▸ **Your instructions**
Copy the lines below exactly. Start at the first and finish with the line containing "gracias al cual podrás comprar".

Input material Start Marker

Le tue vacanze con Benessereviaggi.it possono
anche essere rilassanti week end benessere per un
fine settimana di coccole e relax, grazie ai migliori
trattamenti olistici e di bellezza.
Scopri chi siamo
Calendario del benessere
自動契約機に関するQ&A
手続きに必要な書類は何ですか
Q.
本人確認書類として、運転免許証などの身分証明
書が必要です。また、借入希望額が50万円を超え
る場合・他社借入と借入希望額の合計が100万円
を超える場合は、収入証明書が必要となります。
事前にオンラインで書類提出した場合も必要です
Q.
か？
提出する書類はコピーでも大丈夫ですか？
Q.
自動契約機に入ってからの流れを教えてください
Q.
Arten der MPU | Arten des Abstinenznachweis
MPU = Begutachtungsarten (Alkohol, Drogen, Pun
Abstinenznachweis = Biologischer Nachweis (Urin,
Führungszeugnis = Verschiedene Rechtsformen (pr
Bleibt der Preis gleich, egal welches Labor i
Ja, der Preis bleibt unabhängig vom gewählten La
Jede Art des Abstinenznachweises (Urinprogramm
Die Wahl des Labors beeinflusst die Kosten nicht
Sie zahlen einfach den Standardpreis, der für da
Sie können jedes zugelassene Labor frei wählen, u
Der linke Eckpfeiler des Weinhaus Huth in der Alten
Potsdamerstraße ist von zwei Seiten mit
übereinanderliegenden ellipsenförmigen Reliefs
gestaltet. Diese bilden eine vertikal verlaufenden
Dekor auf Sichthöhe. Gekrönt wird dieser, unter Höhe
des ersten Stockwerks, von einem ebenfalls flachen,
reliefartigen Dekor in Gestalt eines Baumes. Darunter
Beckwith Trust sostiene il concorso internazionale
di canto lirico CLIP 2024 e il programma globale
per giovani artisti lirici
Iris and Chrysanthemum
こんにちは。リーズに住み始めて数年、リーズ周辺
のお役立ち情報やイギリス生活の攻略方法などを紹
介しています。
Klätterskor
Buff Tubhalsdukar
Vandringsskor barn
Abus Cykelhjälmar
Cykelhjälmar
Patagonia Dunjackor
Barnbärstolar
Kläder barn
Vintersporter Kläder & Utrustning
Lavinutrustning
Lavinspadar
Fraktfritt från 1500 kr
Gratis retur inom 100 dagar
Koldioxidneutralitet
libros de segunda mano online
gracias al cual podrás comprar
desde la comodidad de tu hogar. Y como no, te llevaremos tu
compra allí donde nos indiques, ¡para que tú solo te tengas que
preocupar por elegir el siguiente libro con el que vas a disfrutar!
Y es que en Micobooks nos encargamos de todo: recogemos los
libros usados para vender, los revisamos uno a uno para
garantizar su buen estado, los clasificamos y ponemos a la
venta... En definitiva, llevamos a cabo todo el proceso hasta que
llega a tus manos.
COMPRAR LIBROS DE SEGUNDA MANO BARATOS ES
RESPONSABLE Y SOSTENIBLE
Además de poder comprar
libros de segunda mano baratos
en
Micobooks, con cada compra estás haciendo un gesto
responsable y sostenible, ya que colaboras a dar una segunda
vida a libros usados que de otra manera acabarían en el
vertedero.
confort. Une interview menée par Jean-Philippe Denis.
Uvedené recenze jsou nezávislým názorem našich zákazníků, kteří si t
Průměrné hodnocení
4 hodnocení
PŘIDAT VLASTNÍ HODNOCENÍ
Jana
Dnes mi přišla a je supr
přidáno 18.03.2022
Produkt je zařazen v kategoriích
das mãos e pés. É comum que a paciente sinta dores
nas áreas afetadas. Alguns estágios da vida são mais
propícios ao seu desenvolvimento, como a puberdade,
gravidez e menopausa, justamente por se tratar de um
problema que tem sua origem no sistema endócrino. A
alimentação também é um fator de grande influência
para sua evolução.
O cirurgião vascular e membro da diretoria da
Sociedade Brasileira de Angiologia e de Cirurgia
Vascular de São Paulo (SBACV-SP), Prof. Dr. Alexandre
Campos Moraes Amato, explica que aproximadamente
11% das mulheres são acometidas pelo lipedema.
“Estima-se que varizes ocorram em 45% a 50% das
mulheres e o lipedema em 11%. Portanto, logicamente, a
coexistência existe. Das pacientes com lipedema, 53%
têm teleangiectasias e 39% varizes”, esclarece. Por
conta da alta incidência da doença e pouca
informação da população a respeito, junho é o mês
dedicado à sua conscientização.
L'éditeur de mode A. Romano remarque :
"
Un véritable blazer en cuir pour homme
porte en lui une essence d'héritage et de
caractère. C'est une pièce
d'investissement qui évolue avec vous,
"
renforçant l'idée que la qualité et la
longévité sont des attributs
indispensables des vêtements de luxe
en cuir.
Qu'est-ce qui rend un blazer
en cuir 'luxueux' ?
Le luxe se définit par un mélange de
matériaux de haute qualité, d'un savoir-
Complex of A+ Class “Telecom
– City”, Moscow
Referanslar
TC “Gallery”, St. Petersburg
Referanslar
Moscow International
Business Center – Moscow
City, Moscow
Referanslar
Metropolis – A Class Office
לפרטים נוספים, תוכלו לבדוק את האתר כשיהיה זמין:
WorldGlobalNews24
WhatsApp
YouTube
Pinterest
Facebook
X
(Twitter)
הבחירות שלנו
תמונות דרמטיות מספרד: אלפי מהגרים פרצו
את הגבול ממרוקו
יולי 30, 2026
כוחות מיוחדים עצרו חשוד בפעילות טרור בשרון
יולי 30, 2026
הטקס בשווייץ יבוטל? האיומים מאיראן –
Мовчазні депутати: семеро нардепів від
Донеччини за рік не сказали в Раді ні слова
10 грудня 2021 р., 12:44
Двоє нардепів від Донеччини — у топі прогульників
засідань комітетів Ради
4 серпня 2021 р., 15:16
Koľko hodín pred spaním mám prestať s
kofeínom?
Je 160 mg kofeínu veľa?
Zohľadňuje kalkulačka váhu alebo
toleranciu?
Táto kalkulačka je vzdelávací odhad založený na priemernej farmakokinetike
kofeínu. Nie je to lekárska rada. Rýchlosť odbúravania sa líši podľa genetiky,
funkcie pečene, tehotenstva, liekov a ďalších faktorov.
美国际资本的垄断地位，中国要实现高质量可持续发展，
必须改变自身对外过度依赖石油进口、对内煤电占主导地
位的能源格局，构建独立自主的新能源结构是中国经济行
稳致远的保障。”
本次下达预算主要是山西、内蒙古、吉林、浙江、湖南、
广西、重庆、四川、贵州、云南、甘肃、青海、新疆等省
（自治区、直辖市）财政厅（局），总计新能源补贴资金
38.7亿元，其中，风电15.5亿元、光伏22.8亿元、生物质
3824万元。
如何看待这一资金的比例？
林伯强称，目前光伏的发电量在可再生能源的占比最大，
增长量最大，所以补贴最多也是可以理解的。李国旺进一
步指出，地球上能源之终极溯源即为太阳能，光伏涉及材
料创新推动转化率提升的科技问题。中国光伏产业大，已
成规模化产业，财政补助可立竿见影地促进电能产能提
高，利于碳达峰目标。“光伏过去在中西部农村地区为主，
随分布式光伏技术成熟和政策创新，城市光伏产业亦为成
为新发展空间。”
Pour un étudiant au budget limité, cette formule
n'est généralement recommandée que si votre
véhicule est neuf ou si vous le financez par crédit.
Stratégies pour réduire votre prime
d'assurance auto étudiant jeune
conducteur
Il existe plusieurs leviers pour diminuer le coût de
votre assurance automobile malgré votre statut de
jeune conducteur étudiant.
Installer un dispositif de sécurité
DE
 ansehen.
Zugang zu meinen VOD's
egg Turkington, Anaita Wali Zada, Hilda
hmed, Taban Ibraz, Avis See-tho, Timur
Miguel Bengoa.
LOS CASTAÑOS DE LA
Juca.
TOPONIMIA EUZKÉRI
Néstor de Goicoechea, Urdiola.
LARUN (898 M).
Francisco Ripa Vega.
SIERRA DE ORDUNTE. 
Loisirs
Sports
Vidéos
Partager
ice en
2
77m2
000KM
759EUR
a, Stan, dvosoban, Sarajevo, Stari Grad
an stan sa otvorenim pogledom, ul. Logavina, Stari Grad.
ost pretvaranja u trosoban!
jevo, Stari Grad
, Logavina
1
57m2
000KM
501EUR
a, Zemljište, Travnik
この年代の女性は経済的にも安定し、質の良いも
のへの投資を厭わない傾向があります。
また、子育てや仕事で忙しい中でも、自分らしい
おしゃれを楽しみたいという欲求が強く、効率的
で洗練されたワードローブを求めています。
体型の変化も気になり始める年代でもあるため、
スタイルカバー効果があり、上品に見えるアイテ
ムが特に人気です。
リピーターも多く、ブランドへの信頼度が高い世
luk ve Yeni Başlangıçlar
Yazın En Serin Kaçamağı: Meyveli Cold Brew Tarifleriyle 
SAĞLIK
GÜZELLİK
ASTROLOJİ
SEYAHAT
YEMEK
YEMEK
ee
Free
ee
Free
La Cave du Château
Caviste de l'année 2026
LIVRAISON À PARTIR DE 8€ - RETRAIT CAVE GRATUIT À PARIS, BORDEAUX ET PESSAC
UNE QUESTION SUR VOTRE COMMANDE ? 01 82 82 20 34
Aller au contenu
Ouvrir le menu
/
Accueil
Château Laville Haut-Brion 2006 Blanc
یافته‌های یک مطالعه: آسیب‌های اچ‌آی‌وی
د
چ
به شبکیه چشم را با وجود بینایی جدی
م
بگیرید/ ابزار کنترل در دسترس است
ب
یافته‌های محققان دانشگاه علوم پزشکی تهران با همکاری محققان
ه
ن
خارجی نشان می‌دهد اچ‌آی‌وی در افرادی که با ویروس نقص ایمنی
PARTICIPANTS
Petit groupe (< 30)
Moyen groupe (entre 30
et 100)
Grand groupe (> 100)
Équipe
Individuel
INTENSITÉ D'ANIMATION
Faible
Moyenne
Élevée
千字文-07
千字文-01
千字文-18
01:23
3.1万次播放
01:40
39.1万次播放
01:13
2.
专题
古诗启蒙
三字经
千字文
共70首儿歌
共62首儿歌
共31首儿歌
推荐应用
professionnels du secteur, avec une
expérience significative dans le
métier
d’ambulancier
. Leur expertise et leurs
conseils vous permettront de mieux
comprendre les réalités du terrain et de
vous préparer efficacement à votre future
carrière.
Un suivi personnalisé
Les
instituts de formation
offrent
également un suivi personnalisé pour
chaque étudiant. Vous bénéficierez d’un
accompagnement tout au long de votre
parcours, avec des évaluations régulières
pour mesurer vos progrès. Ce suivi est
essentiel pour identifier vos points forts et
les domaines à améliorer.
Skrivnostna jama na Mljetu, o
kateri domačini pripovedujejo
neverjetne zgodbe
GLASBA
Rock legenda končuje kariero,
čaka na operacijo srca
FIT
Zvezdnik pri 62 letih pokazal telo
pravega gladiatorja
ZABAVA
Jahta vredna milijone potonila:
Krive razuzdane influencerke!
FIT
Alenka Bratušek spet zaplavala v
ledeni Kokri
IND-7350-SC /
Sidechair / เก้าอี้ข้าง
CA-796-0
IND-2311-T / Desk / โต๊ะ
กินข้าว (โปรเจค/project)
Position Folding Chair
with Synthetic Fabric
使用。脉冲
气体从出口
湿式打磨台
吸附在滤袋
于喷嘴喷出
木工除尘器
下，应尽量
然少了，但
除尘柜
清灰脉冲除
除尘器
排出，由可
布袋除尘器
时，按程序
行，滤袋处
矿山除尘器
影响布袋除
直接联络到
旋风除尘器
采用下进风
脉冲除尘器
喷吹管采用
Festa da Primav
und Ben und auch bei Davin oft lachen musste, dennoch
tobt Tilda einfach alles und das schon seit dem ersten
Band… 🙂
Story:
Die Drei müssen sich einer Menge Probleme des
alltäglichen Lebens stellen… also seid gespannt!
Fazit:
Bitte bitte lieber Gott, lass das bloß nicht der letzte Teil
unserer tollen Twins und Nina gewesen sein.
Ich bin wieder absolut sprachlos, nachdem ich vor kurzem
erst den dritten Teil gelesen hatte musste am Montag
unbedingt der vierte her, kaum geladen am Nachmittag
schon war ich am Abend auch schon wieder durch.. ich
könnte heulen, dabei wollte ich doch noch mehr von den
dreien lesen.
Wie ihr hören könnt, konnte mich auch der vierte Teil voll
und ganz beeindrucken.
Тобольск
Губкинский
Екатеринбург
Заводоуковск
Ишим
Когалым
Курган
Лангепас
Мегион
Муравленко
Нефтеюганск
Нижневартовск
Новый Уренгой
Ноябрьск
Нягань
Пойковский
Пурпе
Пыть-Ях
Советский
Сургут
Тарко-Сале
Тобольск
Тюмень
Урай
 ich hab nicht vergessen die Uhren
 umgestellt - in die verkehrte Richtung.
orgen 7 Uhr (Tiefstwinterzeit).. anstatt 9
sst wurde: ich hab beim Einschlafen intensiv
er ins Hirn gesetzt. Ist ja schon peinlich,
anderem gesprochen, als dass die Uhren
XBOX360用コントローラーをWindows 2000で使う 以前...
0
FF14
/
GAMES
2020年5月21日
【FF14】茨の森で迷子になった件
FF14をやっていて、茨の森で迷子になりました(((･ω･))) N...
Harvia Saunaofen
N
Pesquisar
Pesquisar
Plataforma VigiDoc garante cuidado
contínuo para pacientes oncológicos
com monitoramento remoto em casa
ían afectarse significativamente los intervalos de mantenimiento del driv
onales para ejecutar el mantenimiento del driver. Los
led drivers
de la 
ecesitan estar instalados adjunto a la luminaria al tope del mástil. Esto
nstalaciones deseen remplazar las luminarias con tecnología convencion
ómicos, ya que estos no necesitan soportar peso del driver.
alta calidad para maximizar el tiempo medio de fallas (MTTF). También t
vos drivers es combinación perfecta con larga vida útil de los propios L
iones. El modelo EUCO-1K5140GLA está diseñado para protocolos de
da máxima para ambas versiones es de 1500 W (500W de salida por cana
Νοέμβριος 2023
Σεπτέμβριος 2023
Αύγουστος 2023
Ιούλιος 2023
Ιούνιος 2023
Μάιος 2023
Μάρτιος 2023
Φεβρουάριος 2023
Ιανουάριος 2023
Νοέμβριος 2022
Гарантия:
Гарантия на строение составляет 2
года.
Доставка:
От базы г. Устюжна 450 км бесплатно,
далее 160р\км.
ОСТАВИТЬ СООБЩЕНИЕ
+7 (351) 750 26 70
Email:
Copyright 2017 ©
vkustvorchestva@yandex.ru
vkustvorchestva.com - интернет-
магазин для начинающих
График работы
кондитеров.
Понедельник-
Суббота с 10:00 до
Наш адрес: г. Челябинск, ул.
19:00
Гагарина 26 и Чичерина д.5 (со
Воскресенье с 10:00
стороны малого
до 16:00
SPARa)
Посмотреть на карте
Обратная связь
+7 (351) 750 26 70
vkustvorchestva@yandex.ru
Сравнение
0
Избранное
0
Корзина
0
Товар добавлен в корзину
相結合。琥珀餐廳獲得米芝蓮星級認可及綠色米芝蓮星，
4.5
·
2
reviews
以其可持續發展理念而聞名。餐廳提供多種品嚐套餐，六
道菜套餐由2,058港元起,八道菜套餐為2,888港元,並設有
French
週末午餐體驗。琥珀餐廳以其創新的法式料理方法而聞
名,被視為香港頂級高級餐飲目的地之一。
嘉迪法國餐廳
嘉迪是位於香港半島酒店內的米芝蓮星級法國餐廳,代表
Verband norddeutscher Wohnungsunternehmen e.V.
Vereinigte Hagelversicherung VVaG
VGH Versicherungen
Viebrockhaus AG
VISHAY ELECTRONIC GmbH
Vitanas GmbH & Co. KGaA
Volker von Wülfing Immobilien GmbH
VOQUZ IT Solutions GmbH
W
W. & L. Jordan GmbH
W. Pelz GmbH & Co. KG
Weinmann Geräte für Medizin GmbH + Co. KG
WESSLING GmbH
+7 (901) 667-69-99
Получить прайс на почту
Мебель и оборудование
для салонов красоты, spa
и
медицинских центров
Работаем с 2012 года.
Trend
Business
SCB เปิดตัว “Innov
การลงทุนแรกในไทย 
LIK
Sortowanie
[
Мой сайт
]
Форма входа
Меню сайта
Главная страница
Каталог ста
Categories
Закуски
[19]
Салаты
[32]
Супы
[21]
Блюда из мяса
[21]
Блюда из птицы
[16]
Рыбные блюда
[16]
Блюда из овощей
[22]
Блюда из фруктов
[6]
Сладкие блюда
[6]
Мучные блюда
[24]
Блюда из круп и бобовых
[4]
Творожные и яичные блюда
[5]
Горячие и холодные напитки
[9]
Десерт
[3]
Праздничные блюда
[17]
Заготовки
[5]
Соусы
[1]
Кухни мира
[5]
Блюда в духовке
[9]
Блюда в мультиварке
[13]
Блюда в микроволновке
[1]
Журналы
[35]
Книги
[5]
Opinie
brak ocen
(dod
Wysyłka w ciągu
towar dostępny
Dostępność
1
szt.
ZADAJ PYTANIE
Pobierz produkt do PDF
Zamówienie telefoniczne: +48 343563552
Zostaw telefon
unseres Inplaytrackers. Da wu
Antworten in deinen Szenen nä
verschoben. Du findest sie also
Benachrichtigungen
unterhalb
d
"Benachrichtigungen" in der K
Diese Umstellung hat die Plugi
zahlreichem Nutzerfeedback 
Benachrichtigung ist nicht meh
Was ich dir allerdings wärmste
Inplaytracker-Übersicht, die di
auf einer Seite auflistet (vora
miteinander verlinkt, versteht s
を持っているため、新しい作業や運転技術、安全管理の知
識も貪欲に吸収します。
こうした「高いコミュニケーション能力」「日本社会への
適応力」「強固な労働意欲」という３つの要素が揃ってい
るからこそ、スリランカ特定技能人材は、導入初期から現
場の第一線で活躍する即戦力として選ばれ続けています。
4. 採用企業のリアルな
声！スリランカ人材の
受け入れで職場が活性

Input material End Marker

▸ **Exercise response**
Le tue vacanze con Benessereviaggi.it possono
anche essere rilassanti week end benessere per un
fine settimana di coccole e relax, grazie ai migliori
trattamenti olistici e di bellezza.
Scopri chi siamo
Calendario del benessere
自動契約機に関するQ&A
手続きに必要な書類は何ですか
Q.
本人確認書類として、運転免許証などの身分証明
書が必要です。また、借入希望額が50万円を超え
る場合・他社借入と借入希望額の合計が100万円
を超える場合は、収入証明書が必要となります。
事前にオンラインで書類提出した場合も必要です
Q.
か？
提出する書類はコピーでも大丈夫ですか？
Q.
自動契約機に入ってからの流れを教えてください
Q.
Arten der MPU | Arten des Abstinenznachweis
MPU = Begutachtungsarten (Alkohol, Drogen, Pun
Abstinenznachweis = Biologischer Nachweis (Urin,
Führungszeugnis = Verschiedene Rechtsformen (pr
Bleibt der Preis gleich, egal welches Labor i
Ja, der Preis bleibt unabhängig vom gewählten La
Jede Art des Abstinenznachweises (Urinprogramm
Die Wahl des Labors beeinflusst die Kosten nicht
Sie zahlen einfach den Standardpreis, der für da
Sie können jedes zugelassene Labor frei wählen, u
Der linke Eckpfeiler des Weinhaus Huth in der Alten
Potsdamerstraße ist von zwei Seiten mit
übereinanderliegenden ellipsenförmigen Reliefs
gestaltet. Diese bilden eine vertikal verlaufenden
Dekor auf Sichthöhe. Gekrönt wird dieser, unter Höhe
des ersten Stockwerks, von einem ebenfalls flachen,
reliefartigen Dekor in Gestalt eines Baumes. Darunter
Beckwith Trust sostiene il concorso internazionale
di canto lirico CLIP 2024 e il programma globale
per giovani artisti lirici
Iris and Chrysanthemum
こんにちは。リーズに住み始めて数年、リーズ周辺
のお役立ち情報やイギリス生活の攻略方法などを紹
介しています。
Klätterskor
Buff Tubhalsdukar
Vandringsskor barn
Abus Cykelhjälmar
Cykelhjälmar
Patagonia Dunjackor
Barnbärstolar
Kläder barn
Vintersporter Kläder & Utrustning
Lavinutrustning
Lavinspadar
Fraktfritt från 1500 kr
Gratis retur inom 100 dagar
Koldioxidneutralitet
libros de segunda mano online
gracias al cual podrás comprar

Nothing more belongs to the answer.